→ PROBLEM DETAILS
Would you give the listing again exactly, without its images?

→ RECORDS SHOWN
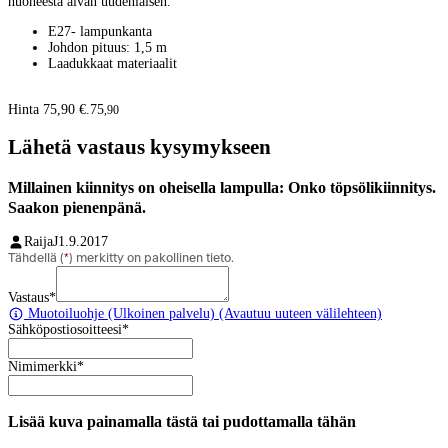
huoneesta aivan uudenlaisen.
E27- lampunkanta
Johdon pituus: 1,5 m
Laadukkaat materiaalit
Hinta 75,90 €.
75
,
90
Lähetä vastaus kysymykseen
Millainen kiinnitys on oheisella lampulla: Onko töpsölikiinnitys.
Saakon pienenpänä.
RaijaJ
1.9.2017
Tähdellä (
*
) merkitty on pakollinen tieto.
Vastaus
*
Muotoiluohje
(Ulkoinen palvelu) (Avautuu uuteen välilehteen)
Sähköpostiosoitteesi
*
Nimimerkki
*
Lisää kuva painamalla tästä tai pudottamalla tähän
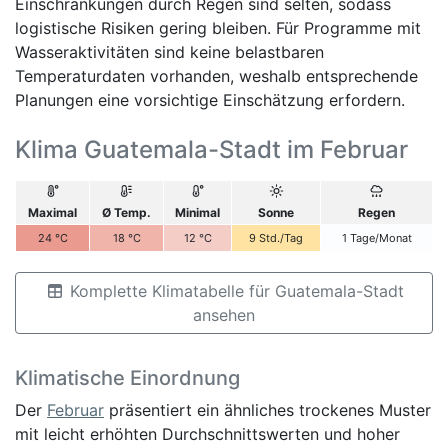
Einschränkungen durch Regen sind selten, sodass
logistische Risiken gering bleiben. Für Programme mit
Wasseraktivitäten sind keine belastbaren
Temperaturdaten vorhanden, weshalb entsprechende
Planungen eine vorsichtige Einschätzung erfordern.
Klima Guatemala-Stadt im Februar
Maximal
Ø Temp.
Minimal
Sonne
Regen
24
°C
18
°C
12
°C
9
Std./Tag
1
Tage/Monat
Komplette Klimatabelle für Guatemala-Stadt
ansehen
Klimatische Einordnung
Der
Februar
präsentiert ein ähnliches trockenes Muster
mit leicht erhöhten Durchschnittswerten und hoher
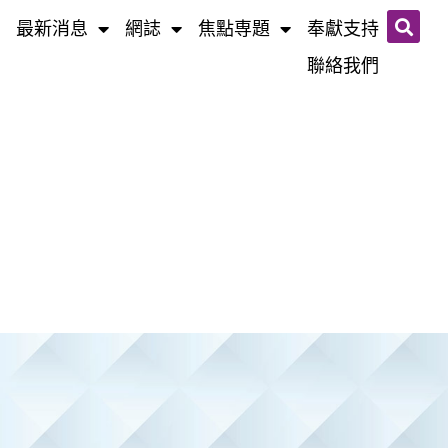
最新消息
網誌​
焦點専題
奉獻支持
聯絡我們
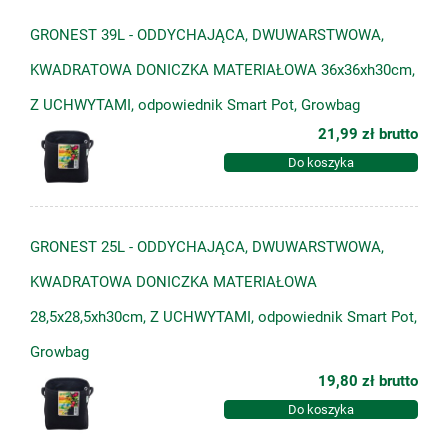
GRONEST 39L - ODDYCHAJĄCA, DWUWARSTWOWA,
KWADRATOWA DONICZKA MATERIAŁOWA 36x36xh30cm,
Z UCHWYTAMI, odpowiednik Smart Pot, Growbag
21,99 zł
brutto
Do koszyka
GRONEST 25L - ODDYCHAJĄCA, DWUWARSTWOWA,
KWADRATOWA DONICZKA MATERIAŁOWA
28,5x28,5xh30cm, Z UCHWYTAMI, odpowiednik Smart Pot,
Growbag
19,80 zł
brutto
Do koszyka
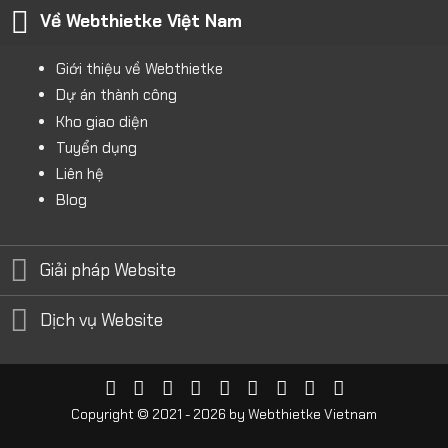
Về Webthietke Việt Nam
Giới thiệu về Webthietke
Dự án thành công
Kho giao diện
Tuyển dụng
Liên hệ
Blog
Giải pháp Website
Dịch vụ Website
Copyright © 2021 - 2026 by
Webthietke Vietnam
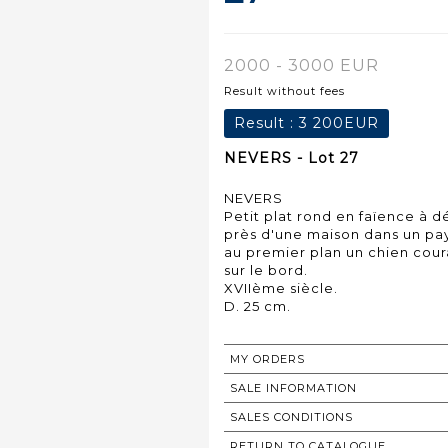
2000 - 3000 EUR
Result without fees
Result :
3 200EUR
NEVERS - Lot 27
NEVERS
Petit plat rond en faïence à 
près d'une maison dans un pa
au premier plan un chien coura
sur le bord.
XVIIème siècle.
D. 25 cm.
MY ORDERS
SALE INFORMATION
SALES CONDITIONS
RETURN TO CATALOGUE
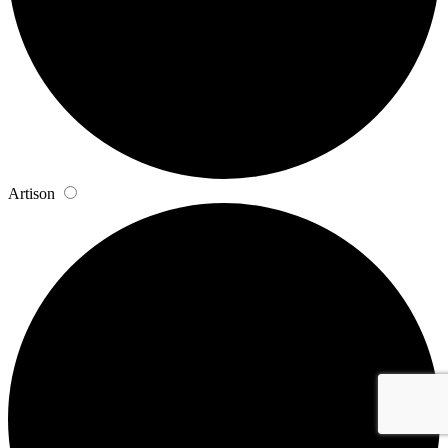
Artison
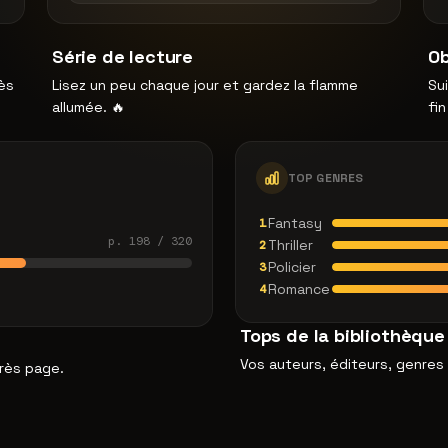
Série de lecture
Ob
rès
Lisez un peu chaque jour et gardez la flamme
Su
allumée. 🔥
fi
TOP GENRES
Fantasy
1
p. 198 / 320
Thriller
2
Policier
3
Romance
4
Tops de la bibliothèque
Vos auteurs, éditeurs, genres
rès page.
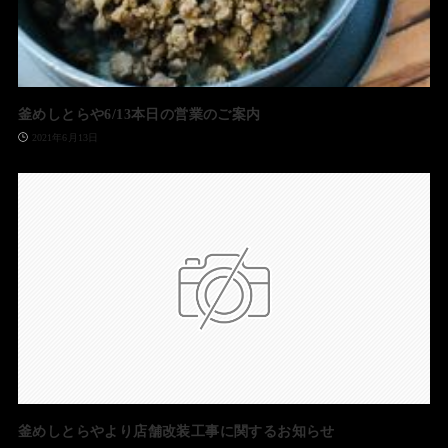
釜めしとらや6/13本日の営業のご案内
2021年6月13日
釜めしとらやより店舗改装工事に関するお知らせ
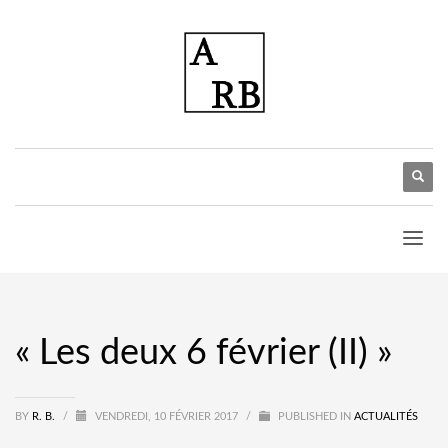
« Les deux 6 février (II) »
BY
R. B.
/
VENDREDI, 10 FÉVRIER 2017
/
PUBLISHED IN
ACTUALITÉS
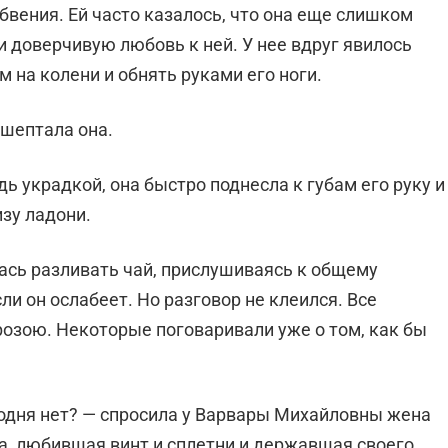
бвения. Ей часто казалось, что она еще слишком
и доверчивую любовь к ней. У нее вдруг явилось
 на колени и обнять руками его ноги.
ошептала она.
ь украдкой, она быстро поднесла к губам его руку и
изу ладони.
ась разливать чай, прислушиваясь к общему
ли он ослабеет. Но разговор не клеился. Все
розою. Некоторые поговаривали уже о том, как бы
годня нет? — спросила у Варвары Михайловны жена
ма, любившая винт и сплетни и державшая своего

→ RESULT FOR THIS TASK
huoneesta aivan uudenlaisen.
E27- lampunkanta
Johdon pituus: 1,5 m
Laadukkaat materiaalit
Hinta 75,90 €.
75
,
90
Lähetä vastaus kysymykseen
Millainen kiinnitys on oheisella lampulla: Onko töpsölikiinnitys.
Saakon pienenpänä.
RaijaJ
1.9.2017
Tähdellä (
*
) merkitty on pakollinen tieto.
Vastaus
*
Muotoiluohje
(Ulkoinen palvelu) (Avautuu uuteen välilehteen)
Sähköpostiosoitteesi
*
Nimimerkki
*
Lisää kuva painamalla tästä tai pudottamalla tähän
Einschränkungen durch Regen sind selten, sodass
logistische Risiken gering bleiben. Für Programme mit
Wasseraktivitäten sind keine belastbaren
Temperaturdaten vorhanden, weshalb entsprechende
Planungen eine vorsichtige Einschätzung erfordern.
Klima Guatemala-Stadt im Februar
Maximal
Ø Temp.
Minimal
Sonne
Regen
24
°C
18
°C
12
°C
9
Std./Tag
1
Tage/Monat
Komplette Klimatabelle für Guatemala-Stadt
ansehen
Klimatische Einordnung
Der
Februar
präsentiert ein ähnliches trockenes Muster
mit leicht erhöhten Durchschnittswerten und hoher
最新消息
網誌​
焦點専題
奉獻支持
聯絡我們
GRONEST 39L - ODDYCHAJĄCA, DWUWARSTWOWA,
KWADRATOWA DONICZKA MATERIAŁOWA 36x36xh30cm,
Z UCHWYTAMI, odpowiednik Smart Pot, Growbag
21,99 zł
brutto
Do koszyka
GRONEST 25L - ODDYCHAJĄCA, DWUWARSTWOWA,
KWADRATOWA DONICZKA MATERIAŁOWA
28,5x28,5xh30cm, Z UCHWYTAMI, odpowiednik Smart Pot,
Growbag
19,80 zł
brutto
Do koszyka
Về Webthietke Việt Nam
Giới thiệu về Webthietke
Dự án thành công
Kho giao diện
Tuyển dụng
Liên hệ
Blog
Giải pháp Website
Dịch vụ Website
Copyright © 2021 - 2026 by
Webthietke Vietnam
2000 - 3000 EUR
Result without fees
Result :
3 200EUR
NEVERS - Lot 27
NEVERS
Petit plat rond en faïence à 
près d'une maison dans un pa
au premier plan un chien coura
sur le bord.
XVIIème siècle.
D. 25 cm.
MY ORDERS
SALE INFORMATION
SALES CONDITIONS
RETURN TO CATALOGUE
Artison
Série de lecture
Ob
rès
Lisez un peu chaque jour et gardez la flamme
Su
allumée. 🔥
fi
TOP GENRES
Fantasy
1
p. 198 / 320
Thriller
2
Policier
3
Romance
4
Tops de la bibliothèque
Vos auteurs, éditeurs, genres
rès page.
釜めしとらや6/13本日の営業のご案内
2021年6月13日
釜めしとらやより店舗改装工事に関するお知らせ
« Les deux 6 février (II) »
BY
R. B.
/
VENDREDI, 10 FÉVRIER 2017
/
PUBLISHED IN
ACTUALITÉS
бвения. Ей часто казалось, что она еще слишком
и доверчивую любовь к ней. У нее вдруг явилось
 на колени и обнять руками его ноги.
ошептала она.
ь украдкой, она быстро поднесла к губам его руку и
изу ладони.
ась разливать чай, прислушиваясь к общему
ли он ослабеет. Но разговор не клеился. Все
розою. Некоторые поговаривали уже о том, как бы
годня нет? — спросила у Варвары Михайловны жена
ма, любившая винт и сплетни и державшая своего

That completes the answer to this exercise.